I first encountered Rigo 23’s work this past summer staying with friends in San Francisco’s Mission, where Rigo 23 partially got his start as an artist through his engagement with the 90s “Mission School.” Before I left town, my friends gave me the artist’s box-set of zines, which he had made in 2007 with the activist and scholar Erick Lyle for an exhibit of his large-scale charcoal drawings at The Luggage Store, Backtracking 199485.
Reading the box-set, which consists of eight discrete staple-bound zines and one staple-bound booklet with essays by Rigo 23 and Lyle, I felt an immediate kinship. This was partly because the collaborators were taking up the zine, a format that I had grown-up with and which felt familiar to me. But they were also using the zine in a way that I think it most wants to be used; as a high impact format for critique, communication, and documentary/historiography.
What was unique about Backtracking was that it was not conveying something that needed to be said immediately and circulated among a particular community that would get the message, as zines typically do.
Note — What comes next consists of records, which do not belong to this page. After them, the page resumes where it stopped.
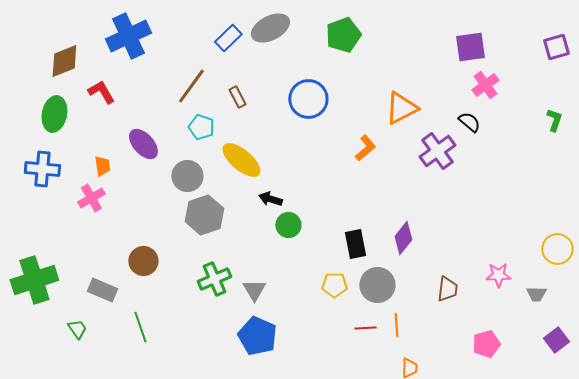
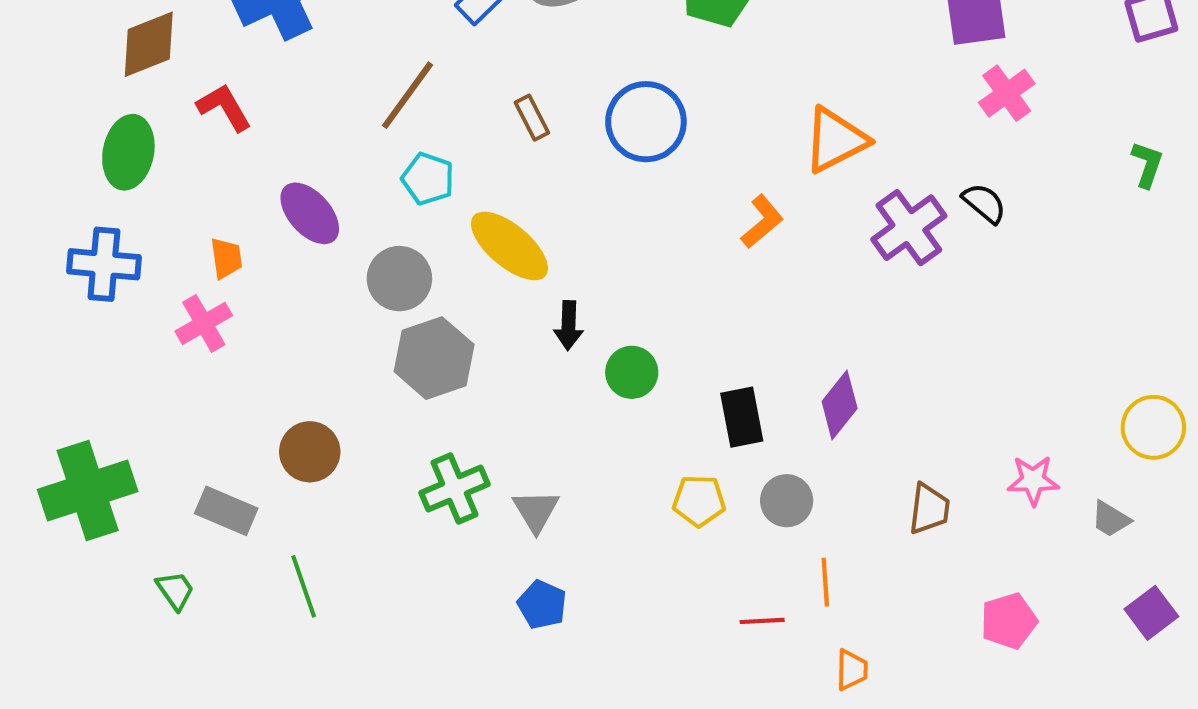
brown rectangle: (237, 97) -> (532, 118), moved
black semicircle: (469, 122) -> (984, 203), moved
black arrow: (270, 199) -> (569, 325), turned -105
green circle: (288, 225) -> (632, 372), moved
gray circle: (377, 285) -> (787, 501), size x0.7
gray trapezoid: (536, 294) -> (1111, 519), turned 30
red line: (365, 328) -> (762, 621), moved
blue pentagon: (257, 336) -> (542, 605), size x0.6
But, rather, the zine was being used as much as twenty-three years after the fact to show how events had been represented by participants and popular news sources.
The events dealt with through the booklets in the box-set form a natural unity, as they foreground changes in the civic terrain around the Bay Area from 1985 until 1994. The first of these events is the ARC/AIDS Vigil at UN plaza, one of the first effective demonstrations of and for people with AIDS and AIDS-related illnesses in the United States, which lasted for over a decade.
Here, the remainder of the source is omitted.